Ironbridge has some fascinating museums – tiles and science and engines and Victorian shops and streets – but Joe and Jake have visited on recent school trips so, fortified with tea and full English, we decide to swap industry for royalty.
Boscobel House lies close to the Shropshire/Staffordshire border, surrounded by woods and farm fields. It’s a timber-brick house full of hidey-holes and most famous for being the place where a king hid up an oak tree.
Sometimes when we visit historical houses there are too many plaques and Joe and Jake’s attention drifts. We spend the next two hours keeping them away from wobbling candlesticks and precious vases.
But Boscobel keeps us busy with a ramble over to that famous oak (or at least its descendant) and a beautiful mile-long walk down to the ancient ruins of White Ladies Priory.
Most important of all for young Cavaliers the history is wrapped in activities and the scariest game of high stakes hide-and-seek imaginable.

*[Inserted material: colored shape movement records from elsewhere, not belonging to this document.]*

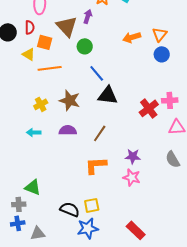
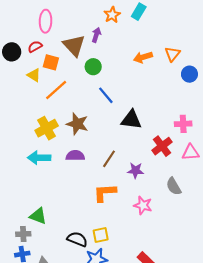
red semicircle: (30, 27) -> (35, 47), turned -120
blue circle: (162, 54) -> (189, 74), moved
orange line: (50, 68) -> (56, 90), turned -35
black triangle: (108, 95) -> (131, 120), moved
yellow cross: (41, 104) -> (47, 128), size x1.5
red cross: (149, 108) -> (162, 146), moved
cyan arrow: (34, 132) -> (39, 158), size x1.5
purple star: (133, 156) -> (136, 170), moved
gray semicircle: (173, 159) -> (174, 186), moved

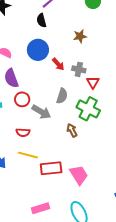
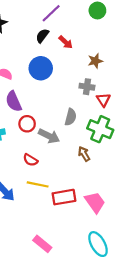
black semicircle: (41, 20) -> (42, 36), turned 56
brown star: (80, 36) -> (95, 61), moved
red arrow: (58, 64) -> (66, 42), moved
red semicircle: (23, 132) -> (30, 160), turned 32
pink rectangle: (40, 208) -> (42, 244), moved, turned 60

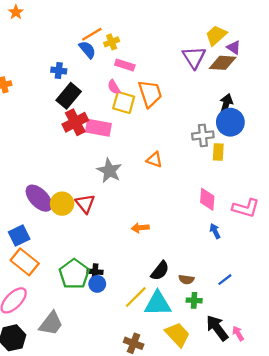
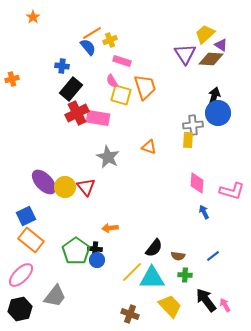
orange star: (16, 12) -> (33, 17), moved
yellow rectangle: (218, 152) -> (188, 140), moved
orange arrow: (140, 228) -> (110, 228), moved

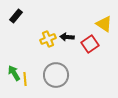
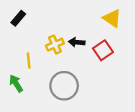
yellow triangle: (104, 24) -> (112, 18), moved
yellow line: (25, 79) -> (29, 61), moved

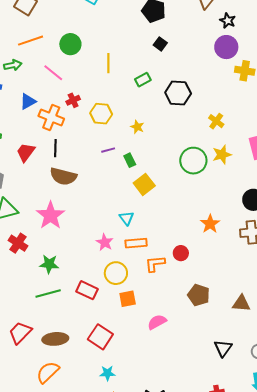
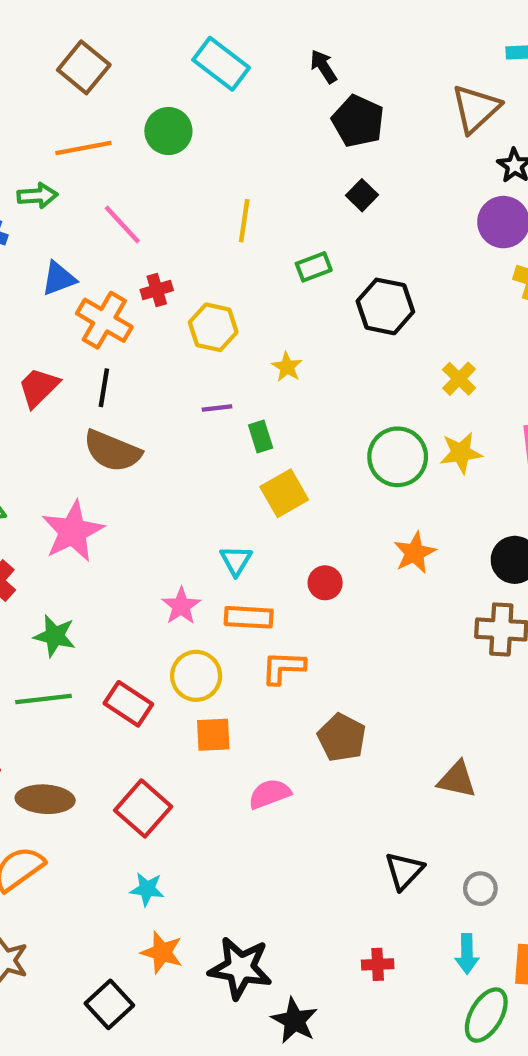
green circle: (70, 44) -> (168, 131), moved
orange star: (210, 224) -> (415, 553), moved
red circle: (181, 253) -> (325, 583), moved
brown pentagon: (199, 295) -> (342, 738), moved

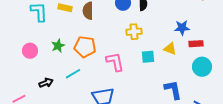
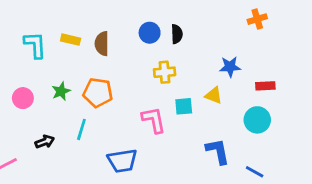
red rectangle: (196, 44) -> (265, 86), moved
pink L-shape: (115, 62) -> (154, 120), moved
cyan line: (73, 74) -> (81, 129), turned -42

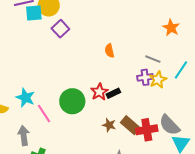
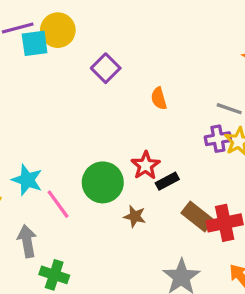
purple square: (60, 29) -> (106, 68), moved
black rectangle: (113, 93) -> (167, 181), moved
brown star: (109, 125) -> (135, 216), moved

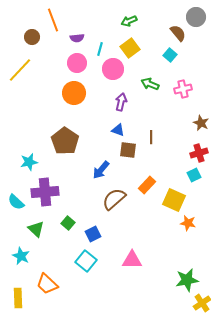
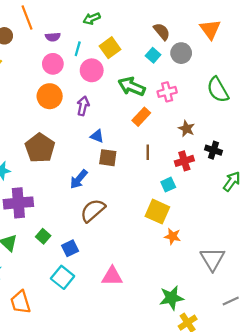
gray circle: (196, 17) -> (181, 53), moved
green arrow: (129, 21) -> (92, 19), moved
green arrow: (150, 84) -> (132, 86), size x1.4
purple arrow: (121, 102) -> (83, 106), moved
brown line: (151, 137) -> (148, 152), moved
cyan square: (194, 175) -> (168, 185), moved
orange rectangle: (147, 185) -> (141, 117), moved
orange trapezoid: (47, 284) -> (20, 302), turned 30

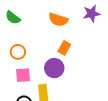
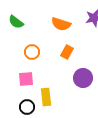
orange circle: (18, 52) -> (32, 52), moved
purple circle: (54, 68) -> (83, 78), moved

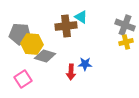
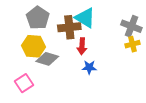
cyan triangle: (81, 17) -> (85, 18), size x1.5
gray pentagon: (20, 34) -> (38, 18), moved, turned 30
red arrow: (71, 72) -> (82, 46), moved

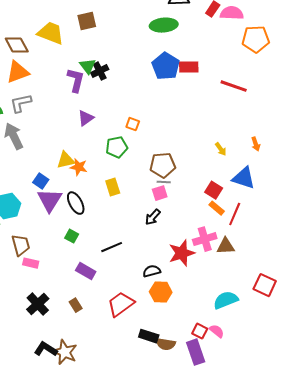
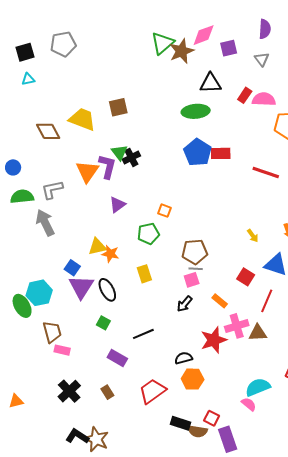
orange triangle: (18, 72) -> (87, 171), moved, turned -35
orange rectangle: (217, 208) -> (220, 301), moved
red square: (200, 331) -> (212, 418), moved
pink semicircle: (217, 331) -> (249, 404), moved

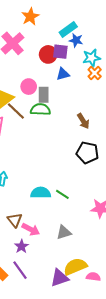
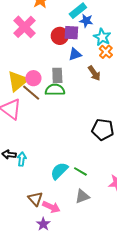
cyan star: (92, 58) -> (102, 37), turned -30
pink circle: (29, 87) -> (33, 78), moved
brown arrow: (83, 121) -> (94, 73), moved
cyan semicircle: (41, 193) -> (59, 171), turned -42
gray triangle: (64, 232) -> (82, 196), moved

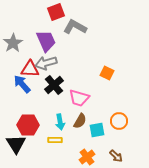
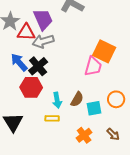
red triangle: (30, 69) -> (26, 32), moved
orange square: (107, 73) -> (104, 51), size x1.6
black cross: (54, 85) -> (38, 66), moved
pink trapezoid: (79, 98) -> (93, 66), moved, turned -90
red hexagon: (28, 125) -> (31, 87), moved

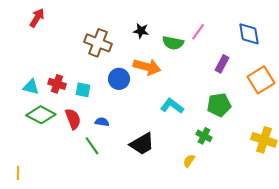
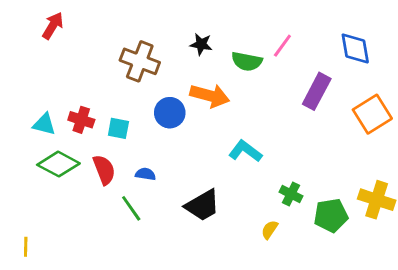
purple rectangle: (222, 64) -> (317, 91), size x1.4
green pentagon: (219, 105) -> (331, 215), moved

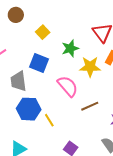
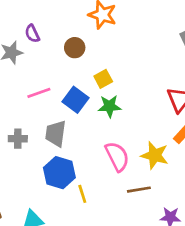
green star: (70, 48) -> (109, 106), moved
blue square: (39, 63) -> (76, 100), moved
yellow star: (90, 67) -> (155, 155), moved

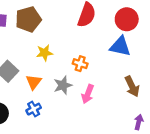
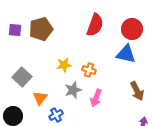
yellow star: (44, 53) -> (64, 65), moved
orange triangle: (34, 82) -> (40, 98), moved
blue cross: (34, 109) -> (56, 115), moved

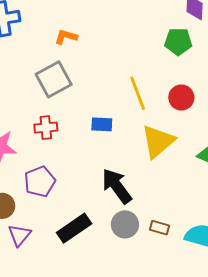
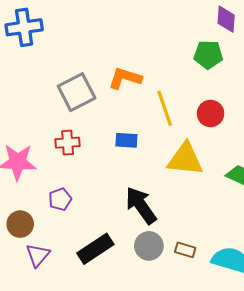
orange L-shape: (66, 37) -> (125, 78), moved, size x1.4
yellow triangle: (158, 141) -> (185, 159), turned 45
purple pentagon: (40, 182) -> (60, 199), size x0.7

When King Charles II fled after defeat at the Battle of Worcester in 1651 he arrived in a desperate state – exhausted and soaked through with shoes full of gravel and feet ‘not only extremely dirty, but much galled by travel.’
As the search closed in the King took to the woods with a local Royalist officer. They spent the day in a thick, bushy oak tree as soldiers hurried beneath them searching the woods.
When the soldiers had gone the King returned to the house to hide in the attic. We crept up the same stairs and the boys pressed their noses to a glass plate covering a tiny, cramped space between the floorboards.
Charles would have hidden here and watched anxiously for signs of Cromwell’s militia. Another hidey-hole is reached beyond wood-panelling and down through a hatch. A wooden box is carved with a tiny Royal face peeking through the branches of a lush oak. The boys loved finding those faces and symbols.
Those surprised to find industry or kings hiding in trees may also wonder that Shropshire has lakes. Ellesmere is a beautiful and tranquil spot to finish our day. The mere is a legacy of the last ice age and a popular haunt of day-trippers forming snaking queues for farmhouse ice cream.
We grab the last table and take a delicious cream tea as ducks waddle past in search of crumbs. One decision remains: Shall we take the boat onto the mere or the horse and trap along the shore?